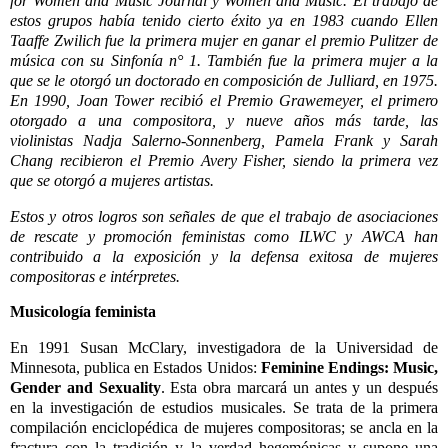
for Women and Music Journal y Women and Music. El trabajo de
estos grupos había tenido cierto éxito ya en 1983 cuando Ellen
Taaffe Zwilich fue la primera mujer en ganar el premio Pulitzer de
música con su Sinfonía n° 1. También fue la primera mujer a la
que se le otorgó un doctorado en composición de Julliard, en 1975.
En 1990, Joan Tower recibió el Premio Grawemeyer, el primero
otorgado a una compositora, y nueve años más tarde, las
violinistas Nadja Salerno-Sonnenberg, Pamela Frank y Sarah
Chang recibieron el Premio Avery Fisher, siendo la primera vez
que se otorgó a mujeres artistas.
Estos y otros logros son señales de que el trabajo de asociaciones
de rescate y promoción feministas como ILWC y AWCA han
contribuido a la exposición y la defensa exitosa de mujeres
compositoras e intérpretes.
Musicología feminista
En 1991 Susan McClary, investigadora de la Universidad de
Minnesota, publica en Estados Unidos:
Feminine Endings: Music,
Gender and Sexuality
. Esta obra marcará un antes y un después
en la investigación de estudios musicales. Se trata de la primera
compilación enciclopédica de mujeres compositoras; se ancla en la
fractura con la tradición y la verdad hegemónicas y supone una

..............................

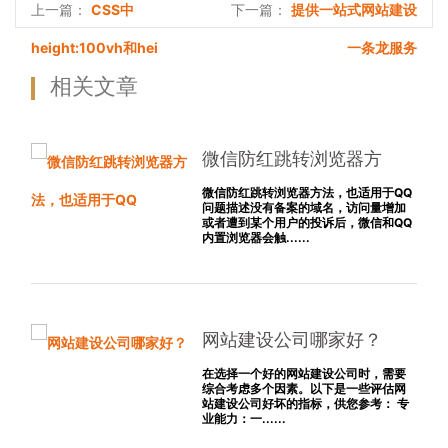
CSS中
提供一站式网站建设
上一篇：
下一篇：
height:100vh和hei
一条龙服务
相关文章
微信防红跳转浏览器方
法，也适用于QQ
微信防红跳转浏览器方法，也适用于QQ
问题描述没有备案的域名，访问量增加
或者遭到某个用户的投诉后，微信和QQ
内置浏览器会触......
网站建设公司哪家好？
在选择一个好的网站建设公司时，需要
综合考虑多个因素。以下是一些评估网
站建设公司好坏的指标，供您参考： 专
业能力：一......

..............................

### [WHAT YOU SHOULD DO]
Restate word for word the entries above, starting at the line with "for Women and" and ending at the line with "violinistas Nadja Salerno-Sonnenberg, Pamela", inclusive, and no others.

### [ANSWER BELOW]
for Women and Music Journal y Women and Music. El trabajo de
estos grupos había tenido cierto éxito ya en 1983 cuando Ellen
Taaffe Zwilich fue la primera mujer en ganar el premio Pulitzer de
música con su Sinfonía n° 1. También fue la primera mujer a la
que se le otorgó un doctorado en composición de Julliard, en 1975.
En 1990, Joan Tower recibió el Premio Grawemeyer, el primero
otorgado a una compositora, y nueve años más tarde, las
violinistas Nadja Salerno-Sonnenberg, Pamela Frank y Sarah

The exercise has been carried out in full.